Tu ne tueras point est un film de guerre comme on en fait peu, plein d’humanité et d’humilité, l’histoire extraordinaire d’un homme ordinaire qui ne laissera personne indifférent. Un vrai coup de cœur pour l’homme et le film.

 

 

Tu ne tueras point (Hacksaw Ridge) de Mel Gibson | Metropolitan Filmexport | En salles le 9 novembre 2016
Avec Andrew Garfield, Luke Bracey, Teresa Palmer, Sam Worthington, Vince Vaughn, Hugo Weaving, Rachel Griffiths…
Synopsis : Quand la Seconde Guerre mondiale a éclaté, Desmond, un jeune américain, s’est retrouvé confronté à un dilemme : comme n’importe lequel de ses compatriotes, il voulait servir son pays, mais la violence était incompatible avec ses croyances et ses principes moraux.
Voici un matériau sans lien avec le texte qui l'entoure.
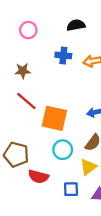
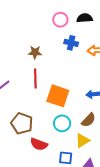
pink circle: (28, 30) -> (60, 20), moved
red line: (26, 101) -> (35, 79), turned 42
Il s’opposait ne serait-ce qu’à tenir une arme et refusait d’autant plus de tuer. Il s’engagea tout de même dans l’infanterie comme médecin. Son refus d’infléchir ses convictions lui valut d’être rudement mené par ses camarades et sa hiérarchie, mais c’est armé de sa seule foi qu’il est entré dans l’enfer de la guerre pour en devenir l’un des plus grands héros.